El presidente estadounidense, Donald Trump, anunció este sábado que incrementará del 10 % al 15 % el arancel global sobre importaciones, en respuesta a un fallo reciente del Tribunal Supremo que había cuestionado la legalidad de sus gravámenes anteriores. La medida, dijo, entrará en vigor “con efecto inmediato” y se sustenta en un marco legal vigente.
A través de su red social Truth Social, Trump afirmó que el aumento es “totalmente permitido y legalmente probado” y justificó la medida señalando que varios países han mantenido prácticas comerciales que, según él, perjudican a la economía estadounidense.
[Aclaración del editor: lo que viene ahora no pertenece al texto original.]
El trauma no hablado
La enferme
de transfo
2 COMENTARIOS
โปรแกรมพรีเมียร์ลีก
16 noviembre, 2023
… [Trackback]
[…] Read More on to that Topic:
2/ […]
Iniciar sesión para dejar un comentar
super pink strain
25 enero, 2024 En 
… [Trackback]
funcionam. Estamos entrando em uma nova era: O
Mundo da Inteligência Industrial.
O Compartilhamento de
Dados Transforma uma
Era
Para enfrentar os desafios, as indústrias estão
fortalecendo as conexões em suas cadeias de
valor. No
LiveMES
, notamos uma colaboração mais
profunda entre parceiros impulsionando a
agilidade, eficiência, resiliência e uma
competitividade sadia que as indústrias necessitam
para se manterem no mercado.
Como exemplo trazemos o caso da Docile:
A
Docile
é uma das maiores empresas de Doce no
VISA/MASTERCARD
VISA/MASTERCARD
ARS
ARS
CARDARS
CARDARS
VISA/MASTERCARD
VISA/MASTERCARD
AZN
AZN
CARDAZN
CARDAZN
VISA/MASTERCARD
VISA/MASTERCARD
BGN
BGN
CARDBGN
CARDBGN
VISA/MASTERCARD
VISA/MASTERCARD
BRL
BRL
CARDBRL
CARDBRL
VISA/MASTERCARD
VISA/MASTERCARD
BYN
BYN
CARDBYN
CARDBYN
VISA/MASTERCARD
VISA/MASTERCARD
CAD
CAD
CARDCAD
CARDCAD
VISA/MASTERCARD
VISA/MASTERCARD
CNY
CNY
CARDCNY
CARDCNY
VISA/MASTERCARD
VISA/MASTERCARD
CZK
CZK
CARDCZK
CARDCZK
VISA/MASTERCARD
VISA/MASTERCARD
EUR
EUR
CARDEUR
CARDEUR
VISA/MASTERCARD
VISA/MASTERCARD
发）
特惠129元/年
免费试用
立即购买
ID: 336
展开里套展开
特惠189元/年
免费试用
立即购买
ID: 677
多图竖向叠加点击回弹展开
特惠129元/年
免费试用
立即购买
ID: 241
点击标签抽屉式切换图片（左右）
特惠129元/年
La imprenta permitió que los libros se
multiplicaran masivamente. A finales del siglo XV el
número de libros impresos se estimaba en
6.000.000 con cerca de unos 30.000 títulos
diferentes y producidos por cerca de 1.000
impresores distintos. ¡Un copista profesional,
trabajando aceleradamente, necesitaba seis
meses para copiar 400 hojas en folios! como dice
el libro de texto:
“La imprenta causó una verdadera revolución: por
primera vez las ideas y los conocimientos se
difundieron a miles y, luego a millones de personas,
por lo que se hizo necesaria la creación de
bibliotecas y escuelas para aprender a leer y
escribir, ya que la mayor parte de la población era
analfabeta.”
El fallo del Supremo había invalidado parte de los aranceles impuestos bajo la Ley de Poderes Económicos de Emergencia Internacional (IEEPA), argumentando que excedían la autoridad presidencial. Frente a este revés, la Casa Blanca recurrió a la Sección 122 de la Ley de Comercio de 1974, que permite establecer aranceles de hasta 15 % por un periodo inicial de 150 días sin necesidad de autorización del Congreso.
Trump señaló que la administración evaluará en los próximos meses otros mecanismos legales para sostener su política comercial y continuar con investigaciones sobre prácticas que considera desleales en el comercio exterior.
La decisión ha generado reacciones encontradas dentro y fuera de Estados Unidos. Analistas advierten que el aumento arancelario podría encarecer productos importados y tensar las relaciones con socios comerciales clave, mientras que el mandatario defiende la medida como un paso para fortalecer la industria nacional y “hacer que Estados Unidos vuelva a ser grande”.
El anuncio coloca nuevamente en el centro del debate político estadounidense los límites del poder presidencial en materia de comercio internacional y su impacto sobre la economía doméstica y las relaciones exteriores.